Lightness Races in Orbit Lightness Races in Orbit - 4 months ago 8
SQL Question

Compacting tables after normalisation

I recently increased the level of normalisation in my database, going from something like this:

+--------------------------------------+
| state_changes |
+----+-------+-----------+------+------+
| ID | Name | Timestamp | Val1 | Val2 |
+----+-------+-----------+------+------+
| 0 | John | 17:19:01 | A | X |
| 1 | Bob | 17:19:02 | E | W |
| 2 | John | 17:19:05 | E | Y |
| 3 | John | 17:19:06 | B | Y |
| 4 | John | 17:19:12 | C | Z |
| 5 | John | 17:19:15 | A | Z |
+----+-------+-----------+------+------+


To something more like this:

+-------------------------------+ +-------------------------------+
| state_changes_1 | | state_changes_2 |
+----+-------+-----------+------+ +----+-------------------+------+
| ID | Name | Timestamp | Val1 | | ID | Name | Timestamp | Val2 |
+----+-------+-----------+------+ +----+-------+-----------+------+
| 0 | John | 17:19:01 | A | | 0 | John | 17:19:01 | X |
| 1 | Bob | 17:19:02 | E | | 1 | Bob | 17:19:02 | W |
| 2 | John | 17:19:05 | E | | 2 | John | 17:19:05 | Y |
| 3 | John | 17:19:06 | B | | 3 | John | 17:19:06 | Y |
| 4 | John | 17:19:12 | C | | 4 | John | 17:19:12 | Z |
| 5 | John | 17:19:15 | A | | 5 | John | 17:19:15 | Z |
+----+-------+-----------+------+ +----+-------+-----------+------+


How could I now write a query to "compact" the two resulting tables where values are duplicated?


  • I want to ignore the
    ID
    field when considering row uniqueness;

  • I want to ignore the
    Timestamp
    when considering row uniqueness;

  • But fields must be sequential (under a
    Name,Timestamp
    ordering) to be considered duplicates.
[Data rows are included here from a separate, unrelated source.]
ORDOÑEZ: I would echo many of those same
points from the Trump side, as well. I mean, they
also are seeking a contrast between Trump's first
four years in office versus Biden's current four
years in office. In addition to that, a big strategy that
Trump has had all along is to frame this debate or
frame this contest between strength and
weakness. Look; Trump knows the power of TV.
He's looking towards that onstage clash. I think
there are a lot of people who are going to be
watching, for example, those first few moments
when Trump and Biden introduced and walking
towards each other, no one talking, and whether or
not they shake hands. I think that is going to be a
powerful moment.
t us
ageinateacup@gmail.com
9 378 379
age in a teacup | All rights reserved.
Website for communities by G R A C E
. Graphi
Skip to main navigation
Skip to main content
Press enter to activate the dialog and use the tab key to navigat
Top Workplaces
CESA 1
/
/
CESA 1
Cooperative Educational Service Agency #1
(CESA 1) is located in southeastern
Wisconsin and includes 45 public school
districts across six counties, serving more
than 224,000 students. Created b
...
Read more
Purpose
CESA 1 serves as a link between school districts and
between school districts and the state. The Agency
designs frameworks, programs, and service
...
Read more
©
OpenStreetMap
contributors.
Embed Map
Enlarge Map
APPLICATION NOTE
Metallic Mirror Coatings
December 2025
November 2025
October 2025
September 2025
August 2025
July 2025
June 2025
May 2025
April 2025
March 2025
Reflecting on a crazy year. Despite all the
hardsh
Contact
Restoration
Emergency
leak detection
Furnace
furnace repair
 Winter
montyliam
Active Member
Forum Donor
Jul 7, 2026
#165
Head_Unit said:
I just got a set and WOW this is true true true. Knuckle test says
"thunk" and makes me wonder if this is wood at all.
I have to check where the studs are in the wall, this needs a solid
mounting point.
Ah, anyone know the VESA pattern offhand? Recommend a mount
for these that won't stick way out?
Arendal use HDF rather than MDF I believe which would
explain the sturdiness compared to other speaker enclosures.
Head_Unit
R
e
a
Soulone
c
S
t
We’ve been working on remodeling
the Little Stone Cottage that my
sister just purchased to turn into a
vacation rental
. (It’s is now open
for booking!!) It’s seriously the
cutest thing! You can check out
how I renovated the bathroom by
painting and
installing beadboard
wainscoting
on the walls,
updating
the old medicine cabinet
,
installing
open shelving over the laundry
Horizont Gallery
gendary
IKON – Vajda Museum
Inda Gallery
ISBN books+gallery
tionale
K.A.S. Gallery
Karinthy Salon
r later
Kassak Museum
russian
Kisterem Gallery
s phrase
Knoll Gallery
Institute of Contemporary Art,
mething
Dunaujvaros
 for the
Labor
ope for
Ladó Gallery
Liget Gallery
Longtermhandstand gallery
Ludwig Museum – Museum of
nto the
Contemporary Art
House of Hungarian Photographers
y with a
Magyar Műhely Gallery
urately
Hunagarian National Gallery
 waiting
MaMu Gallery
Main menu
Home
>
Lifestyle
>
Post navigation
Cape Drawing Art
The result, in this example, should be:

+-------------------------------+ +-------------------------------+
| state_changes_1 | | state_changes_2 |
+----+-------+-----------+------+ +----+-------+-----------+------+
| ID | Name | Timestamp | Val1 | | ID | Name | Timestamp | Val2 |
+----+-------+-----------+------+ +----+-------+-----------+------+
| 0 | John | 17:19:01 | A | | 0 | John | 17:19:01 | X |
| 1 | Bob | 17:19:02 | E | | 1 | Bob | 17:19:02 | W |
| 3 | John | 17:19:06 | B | | 2 | John | 17:19:05 | Y |
| 4 | John | 17:19:12 | C | | 4 | John | 17:19:12 | Z |
| 5 | John | 17:19:15 | A | +----+-------+-----------+------+
+----+-------+-----------+------+


My tables have several billion rows so I'm looking for something that takes efficiency into consideration; that said, I'm a realistic sort of person so I'm happy for the query to take an hour or two to run (including index rebuilds) if needs be.

Answer

I tried this on MySQL 5.1.58 and it seems to work with your test data.

SET @name = NULL;
SET @val1 = NULL;

UPDATE state_changes_1
SET Val1 = IF(Name=@name AND Val1=@val1, NULL, (@val1:=Val1)),
    Name = (@name:=Name)
ORDER BY Name, `Timestamp`;

DELETE FROM state_changes_1 WHERE Val1 IS NULL;